Tag Archives: jean-luc godard

MAMI 2013: 3x3D, Godard’s Les trois desastres

Sudarshan Ramani

3x3D is an anthology film which as a rule tend to be mixed affairs with wild variations of quality. Even by these dubious standards, 3x3D is a real shocker. The pearl is obviously Jean-Luc Godard’s Les trois désastres. But the ones preceding it range from the irritatingly smug (who else? Peter Greenaway) to Edgar Pera’s marrow chilling dreck. Those attending the festival, hoped that Godard’s film would play first, so that they can attend that and The King of Comedy, with which it had a short overlap. The producers outmoved us on that front, placing Godard at the end. The result isn’t fruitful because the poor quality by the earlier two shorts took away from the grandeur of Godard’s dirge.

What for some is three dimensions is for Godard three disasters. This short film uses digital video of various kinds as well as film clips to create a poetic assemblage bridged by Godard’s voice.

Godard’s voice, a big part of his films – beautiful, soft as a whisper in 2 or 3 Things I Know About Her, and still filled with spirit in Notre Musique – sounds uncomfortably frail in this film. The words come out with more audible strain, and at one point, a webcam close-up of Godard speaking (just his mouth), we feel something strange and sad. The film peruses the history of the 20th Century and that of cinema which as Godard has repeatedly pointed out, is nearly the same thing. We see clips from classic films, Eisenstein’s Ivan the Terrible and also a clip of Eisenstein speaking in English, in addition to this these are clips from Orson Welles’ The Tragedy of Othello and MacBeth. In addition to this there are scenes from contemporary 3D films including Paul WS Anderson’s The Three Musketeers. In-between we see a clip of a dog in the countryside where Godard says, “Voici le conté a dit par le chien…” which may or may not be an anticipation for his 3D feature Adieu a langage.

What makes the film heartbreaking is this haunting phrase, “My life is full of dead people, and deadest of all, is the boy I once was.” The invocations to the film-makers of the past, touchstones like Nicholas Ray(introduced with a clip from the end of They Live by Night and Peggy Lee singing “Johnny Guitar”), Eisenstein, Ford, Lang and Welles is not exactly a lament or nostalgia.

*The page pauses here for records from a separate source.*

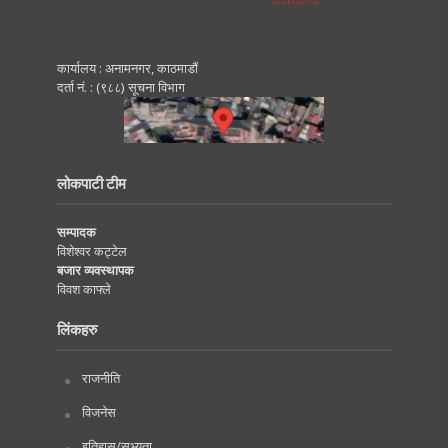
कार्यालय : अनामनगर, काठमाडाैं
दर्ता नं. : (९८८) सूचना विभाग
लोकपाटी टीम
सम्पादक
विशेश्वर कट्टेल
बजार व्यवस्थापक
विवश काफ्ले
लिंकहरु
राजनीति
विजनेस
इतिहास/सभ्यता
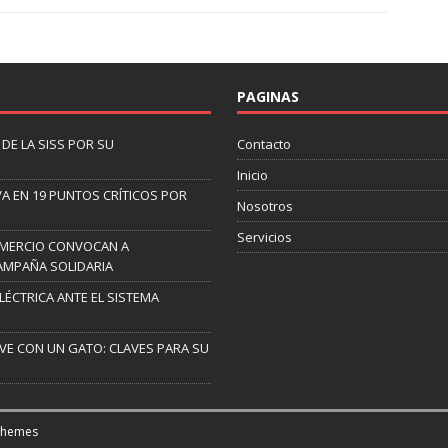
PAGINAS
DE LA SISS POR SU
Contacto
Inicio
A EN 19 PUNTOS CRÍTICOS POR
Nosotros
Servicios
OMERCIO CONVOCAN A
AMPAÑA SOLIDARIA
ELÉCTRICA ANTE EL SISTEMA
IVE CON UN GATO: CLAVES PARA SU
Themes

It’s almost an acknowledgment of defeat, that the celebration of a kind of cinema he championed no longer has value in the age of “the professor of Titanic”. Godard’s deployment of 3D is more subtle rather than obvious, for him 3D is about the expansion of space, which he discusses in geometric terms, and expresses visually in the swivel of three dices.

Yes, Godard does play dice with the universe.